In the meantime, Phil Ringnalda has posted a nice summary of recent XHTML-related events. Phil’s comments on XHTML MIME-types is basically the following: he knows quite well that
text/html has been given the W3C‘s official stamp of glaring disapproval (a “SHOULD NOT“). However, he still chooses to serve up
text/html to all browsers for a couple of reasons, which I will summarize and hopefully not mangle:
- He’s scraping his own site, and the parsing is easier if he uses valid XML.
- If he or someone else posts anything to his site that is invalid, XML-aware browsers will choke.
Therefore, it makes no sense for him to use
application/xhtml+xml, because that MIME-type provides no benefit given what he’s actually choosing to do with his XHTML.1
The first part is interesting — I hadn’t considered this possibility. Clearly the oft-touted concept that “XHTML will allow us to use off-the-shelf XML parsers on the web” is an idea straight out of Wolkenkuckucksheim. But Phil is restricting his parsing to a known subset of valid XHTML — his own site. Hard to argue with that.
As for the second part, the someone else is the key bit. It’s hard enough to keep your own XHTML pages valid, but when you have to clean up after other people too… ugh. I don’t have a great answer on this, although Jacques Distler might — he’s been struggling with this issue for weeks now. He’s finally compiled a big piece of the solution all in one place. If you’re an XHTML blogger, you need to read this article.
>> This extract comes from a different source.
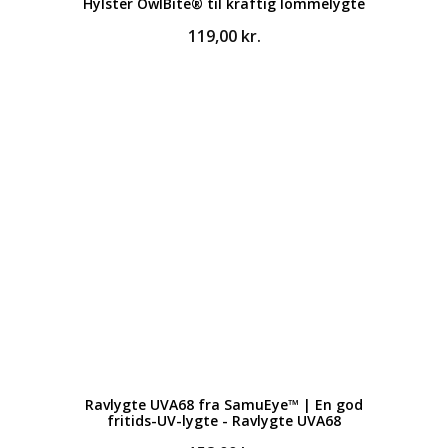
Hylster OwlBite® til kraftig lommelygte
119,00
kr.
Ravlygte UVA68 fra SamuEye™ | En god
fritids-UV-lygte - Ravlygte UVA68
But Jacques is the type who is willing to hack into the
MTValidate plugin to make sure that it validates properly. Not I. All I can do is reiterate what I’ve been mumbling for a while now: XHTML is hard. XHTML was designed to produce code that is stricter and more machine-friendly than its humbler predecessor, HTML. The machines don’t care if the error came from you or from some random person who sent you a Trackback. Either way, the parser will choke.
I’m still “thinking out loud” on this whole XHTML issue, but one thing is becoming clear. Reformulating your site as XHTML requires a major rethinking of everything you are doing. Proceed with caution. Ask yourself why. Phil Ringnalda has a reason: self-scraping. Jacques Distler has a reason: embedding MathML. Put your shades away for a minute: what’s your rationale?
1. I’d argue that Phil is therefore using the correct MIME-type. A) He does have a reason for marking his site up as valid XHTML, but B) he doesn’t really care whether you perceive his site to have any “XML-ness”.